Success used to be measured in assets. And although the landscape has been changing for a while, nothing made it more real for me than Tom Goodwin’s article: The battle is for the interface.
“Uber, the world’s largest taxi company, owns no vehicles. Facebook, the world’s most popular media owner, creates no content. Alibaba, the most valuable retailer, has no inventory. And Airbnb, the world’s largest accommodation provider, owns no real estate. Something interesting is happening.’
Of course everything that happens in the world of business, also happens in the world of wine – the very traditional world of wine… But what does this interface-business means to us? We can hardly compete to be the world’s biggest wine brand without wine – or can we?
Whether wine producers will ever be able to move in this realm is a good question, but it seems in order to stay on-trend in the wine business, the focus has to be on the customer interface.
It used to be about product. And while terroir and style differentiated the huge offering, the wine industry often used the winemaker to add personality. The winemaker was the point of difference and in many cases personified the charm and accessibility of the wine or in others, alternative character and non-conformance.
But is the brand not supposed to be bigger than the individual? Enter the brand personality or what I like to call it, the brand experience. How people experience your brand – how they get to communicate with it and their opinion on it – that to me is the new challenge to the wine industry.
Is it more about the brand than the product? To a degree, yes.
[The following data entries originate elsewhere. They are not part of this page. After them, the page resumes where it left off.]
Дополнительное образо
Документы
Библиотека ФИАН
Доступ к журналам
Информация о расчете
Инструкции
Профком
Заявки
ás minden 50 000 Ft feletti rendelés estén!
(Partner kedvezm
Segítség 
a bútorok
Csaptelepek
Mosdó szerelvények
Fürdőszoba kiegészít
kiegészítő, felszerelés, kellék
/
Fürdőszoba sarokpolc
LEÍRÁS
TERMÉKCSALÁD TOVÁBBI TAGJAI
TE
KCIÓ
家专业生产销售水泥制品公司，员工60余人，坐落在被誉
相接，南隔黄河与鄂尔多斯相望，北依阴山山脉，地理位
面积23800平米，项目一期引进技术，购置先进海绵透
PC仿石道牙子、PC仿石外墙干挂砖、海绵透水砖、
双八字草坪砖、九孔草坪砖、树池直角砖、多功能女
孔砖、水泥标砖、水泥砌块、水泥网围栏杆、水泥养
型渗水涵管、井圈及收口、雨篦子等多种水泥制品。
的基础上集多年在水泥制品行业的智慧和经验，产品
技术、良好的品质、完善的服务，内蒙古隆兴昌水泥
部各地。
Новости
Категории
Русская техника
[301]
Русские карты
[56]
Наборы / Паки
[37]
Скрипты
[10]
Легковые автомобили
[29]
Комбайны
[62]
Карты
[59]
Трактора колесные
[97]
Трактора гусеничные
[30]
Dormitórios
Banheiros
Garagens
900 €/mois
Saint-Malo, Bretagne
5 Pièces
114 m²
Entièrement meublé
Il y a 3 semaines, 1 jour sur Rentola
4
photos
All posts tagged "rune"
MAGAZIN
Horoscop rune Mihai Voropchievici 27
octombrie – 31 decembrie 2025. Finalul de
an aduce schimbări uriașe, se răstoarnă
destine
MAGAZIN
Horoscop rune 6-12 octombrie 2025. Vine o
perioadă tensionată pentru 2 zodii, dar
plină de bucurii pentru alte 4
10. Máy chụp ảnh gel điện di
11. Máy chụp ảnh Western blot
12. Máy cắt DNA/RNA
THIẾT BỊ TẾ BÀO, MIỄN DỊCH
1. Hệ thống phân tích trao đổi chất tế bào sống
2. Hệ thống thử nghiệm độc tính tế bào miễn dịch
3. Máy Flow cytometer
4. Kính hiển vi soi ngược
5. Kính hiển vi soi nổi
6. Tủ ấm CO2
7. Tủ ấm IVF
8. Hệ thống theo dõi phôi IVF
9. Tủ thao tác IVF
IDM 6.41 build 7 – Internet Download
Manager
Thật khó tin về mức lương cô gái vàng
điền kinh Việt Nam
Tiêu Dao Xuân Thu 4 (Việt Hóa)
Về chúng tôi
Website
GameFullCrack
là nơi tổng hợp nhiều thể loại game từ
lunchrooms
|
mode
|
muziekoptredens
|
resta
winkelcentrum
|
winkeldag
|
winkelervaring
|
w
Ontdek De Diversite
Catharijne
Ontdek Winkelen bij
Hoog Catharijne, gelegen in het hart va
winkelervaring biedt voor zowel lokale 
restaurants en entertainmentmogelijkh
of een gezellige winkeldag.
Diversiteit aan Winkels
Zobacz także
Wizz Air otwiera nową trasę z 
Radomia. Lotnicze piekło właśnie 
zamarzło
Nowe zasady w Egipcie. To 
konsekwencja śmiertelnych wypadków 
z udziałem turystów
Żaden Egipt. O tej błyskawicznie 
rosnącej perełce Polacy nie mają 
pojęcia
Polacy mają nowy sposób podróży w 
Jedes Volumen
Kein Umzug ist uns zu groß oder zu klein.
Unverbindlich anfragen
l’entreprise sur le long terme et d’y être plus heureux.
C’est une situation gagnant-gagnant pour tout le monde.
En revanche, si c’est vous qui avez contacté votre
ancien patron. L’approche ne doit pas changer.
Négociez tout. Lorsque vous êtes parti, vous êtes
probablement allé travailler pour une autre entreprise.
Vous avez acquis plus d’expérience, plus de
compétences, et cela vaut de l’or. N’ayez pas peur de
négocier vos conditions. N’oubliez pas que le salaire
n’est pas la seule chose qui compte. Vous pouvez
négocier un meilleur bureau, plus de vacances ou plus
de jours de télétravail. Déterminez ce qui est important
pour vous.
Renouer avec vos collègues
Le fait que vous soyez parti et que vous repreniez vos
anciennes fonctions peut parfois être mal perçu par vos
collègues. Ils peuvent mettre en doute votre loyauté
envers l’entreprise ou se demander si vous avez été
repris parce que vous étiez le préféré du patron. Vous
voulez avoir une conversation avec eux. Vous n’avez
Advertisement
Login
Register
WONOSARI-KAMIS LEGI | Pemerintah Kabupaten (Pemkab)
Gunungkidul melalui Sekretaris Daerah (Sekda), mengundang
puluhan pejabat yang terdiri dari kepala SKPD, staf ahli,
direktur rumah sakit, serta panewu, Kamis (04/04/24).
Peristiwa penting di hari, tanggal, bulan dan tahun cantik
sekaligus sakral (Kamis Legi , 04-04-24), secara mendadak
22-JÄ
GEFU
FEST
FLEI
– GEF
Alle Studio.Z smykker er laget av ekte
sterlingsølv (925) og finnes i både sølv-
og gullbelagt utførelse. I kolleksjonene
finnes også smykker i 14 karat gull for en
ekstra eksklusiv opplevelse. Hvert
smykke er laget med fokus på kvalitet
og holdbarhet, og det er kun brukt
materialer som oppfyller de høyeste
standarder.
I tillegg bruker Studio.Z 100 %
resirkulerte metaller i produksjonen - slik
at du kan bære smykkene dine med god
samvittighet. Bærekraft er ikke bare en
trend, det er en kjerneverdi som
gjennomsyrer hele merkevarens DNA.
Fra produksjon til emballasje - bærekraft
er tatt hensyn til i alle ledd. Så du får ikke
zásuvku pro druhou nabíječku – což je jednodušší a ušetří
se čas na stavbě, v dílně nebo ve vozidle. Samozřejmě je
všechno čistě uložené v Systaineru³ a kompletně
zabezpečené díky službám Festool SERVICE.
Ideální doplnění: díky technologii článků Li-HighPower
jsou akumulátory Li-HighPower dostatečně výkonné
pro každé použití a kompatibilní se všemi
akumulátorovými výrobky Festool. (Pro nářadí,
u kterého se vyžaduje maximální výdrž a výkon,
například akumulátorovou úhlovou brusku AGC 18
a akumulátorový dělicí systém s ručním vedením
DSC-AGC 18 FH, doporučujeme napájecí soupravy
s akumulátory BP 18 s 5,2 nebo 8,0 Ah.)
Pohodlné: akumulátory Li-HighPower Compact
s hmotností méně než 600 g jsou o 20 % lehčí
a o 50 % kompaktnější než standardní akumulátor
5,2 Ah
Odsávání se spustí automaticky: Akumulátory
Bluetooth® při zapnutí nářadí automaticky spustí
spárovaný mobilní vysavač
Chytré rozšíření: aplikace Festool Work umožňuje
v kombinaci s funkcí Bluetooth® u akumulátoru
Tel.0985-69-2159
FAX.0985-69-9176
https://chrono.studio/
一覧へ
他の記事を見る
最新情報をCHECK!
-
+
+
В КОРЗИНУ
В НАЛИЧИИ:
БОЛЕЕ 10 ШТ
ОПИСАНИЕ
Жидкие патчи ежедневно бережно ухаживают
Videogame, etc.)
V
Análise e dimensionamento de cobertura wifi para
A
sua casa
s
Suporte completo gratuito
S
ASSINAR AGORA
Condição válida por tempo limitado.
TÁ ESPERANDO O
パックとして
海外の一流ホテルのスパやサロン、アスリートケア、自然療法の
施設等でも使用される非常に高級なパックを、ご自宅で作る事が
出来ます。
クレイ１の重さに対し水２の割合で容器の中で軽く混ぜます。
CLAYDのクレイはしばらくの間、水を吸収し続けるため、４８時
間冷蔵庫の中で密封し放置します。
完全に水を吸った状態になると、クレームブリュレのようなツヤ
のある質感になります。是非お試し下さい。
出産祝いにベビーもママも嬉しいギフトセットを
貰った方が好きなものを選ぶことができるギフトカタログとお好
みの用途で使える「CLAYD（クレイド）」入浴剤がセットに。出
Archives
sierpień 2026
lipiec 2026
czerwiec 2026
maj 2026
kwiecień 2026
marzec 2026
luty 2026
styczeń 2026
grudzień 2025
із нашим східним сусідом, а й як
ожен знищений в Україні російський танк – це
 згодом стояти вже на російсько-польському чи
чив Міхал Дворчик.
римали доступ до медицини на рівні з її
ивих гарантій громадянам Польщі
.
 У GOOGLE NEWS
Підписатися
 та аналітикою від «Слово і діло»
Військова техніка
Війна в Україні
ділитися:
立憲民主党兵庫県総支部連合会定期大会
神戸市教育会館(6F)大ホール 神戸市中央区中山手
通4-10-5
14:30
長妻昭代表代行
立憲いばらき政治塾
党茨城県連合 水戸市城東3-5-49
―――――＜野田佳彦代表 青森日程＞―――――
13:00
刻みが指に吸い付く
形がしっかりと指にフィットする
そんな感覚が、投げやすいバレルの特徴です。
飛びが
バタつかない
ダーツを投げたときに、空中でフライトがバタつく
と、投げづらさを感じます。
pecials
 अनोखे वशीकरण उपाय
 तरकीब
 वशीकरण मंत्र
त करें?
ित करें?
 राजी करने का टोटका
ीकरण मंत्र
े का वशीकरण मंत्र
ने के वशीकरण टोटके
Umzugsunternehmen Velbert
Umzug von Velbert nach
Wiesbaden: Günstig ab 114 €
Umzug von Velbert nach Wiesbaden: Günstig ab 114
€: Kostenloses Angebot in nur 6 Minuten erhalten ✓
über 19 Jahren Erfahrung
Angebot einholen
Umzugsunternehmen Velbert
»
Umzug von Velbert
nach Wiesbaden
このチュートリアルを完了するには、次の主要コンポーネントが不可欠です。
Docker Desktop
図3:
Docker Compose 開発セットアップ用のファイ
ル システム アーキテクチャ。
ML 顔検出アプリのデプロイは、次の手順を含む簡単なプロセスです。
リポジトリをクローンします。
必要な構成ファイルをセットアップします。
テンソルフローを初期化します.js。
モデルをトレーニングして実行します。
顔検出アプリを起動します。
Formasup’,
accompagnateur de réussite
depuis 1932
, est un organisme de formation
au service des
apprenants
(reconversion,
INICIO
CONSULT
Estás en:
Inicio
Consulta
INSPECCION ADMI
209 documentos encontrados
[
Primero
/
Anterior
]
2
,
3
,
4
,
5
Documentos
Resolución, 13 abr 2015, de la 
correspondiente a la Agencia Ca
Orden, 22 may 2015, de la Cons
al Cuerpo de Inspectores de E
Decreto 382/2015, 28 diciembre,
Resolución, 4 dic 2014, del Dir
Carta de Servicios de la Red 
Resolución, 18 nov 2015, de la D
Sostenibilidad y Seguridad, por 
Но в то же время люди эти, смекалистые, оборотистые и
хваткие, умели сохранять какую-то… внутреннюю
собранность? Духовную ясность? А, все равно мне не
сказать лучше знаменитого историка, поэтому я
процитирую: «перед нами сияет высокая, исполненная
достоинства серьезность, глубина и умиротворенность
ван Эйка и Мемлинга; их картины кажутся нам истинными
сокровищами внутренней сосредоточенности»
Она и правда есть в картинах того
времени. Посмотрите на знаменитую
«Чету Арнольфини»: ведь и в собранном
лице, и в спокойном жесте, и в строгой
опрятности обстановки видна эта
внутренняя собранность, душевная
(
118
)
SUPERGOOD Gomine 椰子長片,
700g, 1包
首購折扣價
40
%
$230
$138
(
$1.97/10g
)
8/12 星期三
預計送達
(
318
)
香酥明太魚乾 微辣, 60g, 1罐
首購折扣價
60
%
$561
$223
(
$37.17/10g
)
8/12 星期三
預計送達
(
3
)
Not everyone is an expert on the product, but they have an opinion on their own experience. And everyone can broadcast their opinion to anyone who wants to listen.
Does that mean exceptional quality without experience will miss the mark? A good question. I guess it depends on how broad and how exciting you want your interface to be. What you see as your mark.
What if it becomes all about the image and not the originality and quality?
While value might have moved from the asset to the data base and audience, the challenge might now become to maintain the integrity of the product.
Perhaps for wine, as seen from the perspective of a brand owner, to go “Uber” will be quite a challenge, but to ignore this interesting new way of doing things can result in you missing the asset of the time – the customer interface. No one can afford that!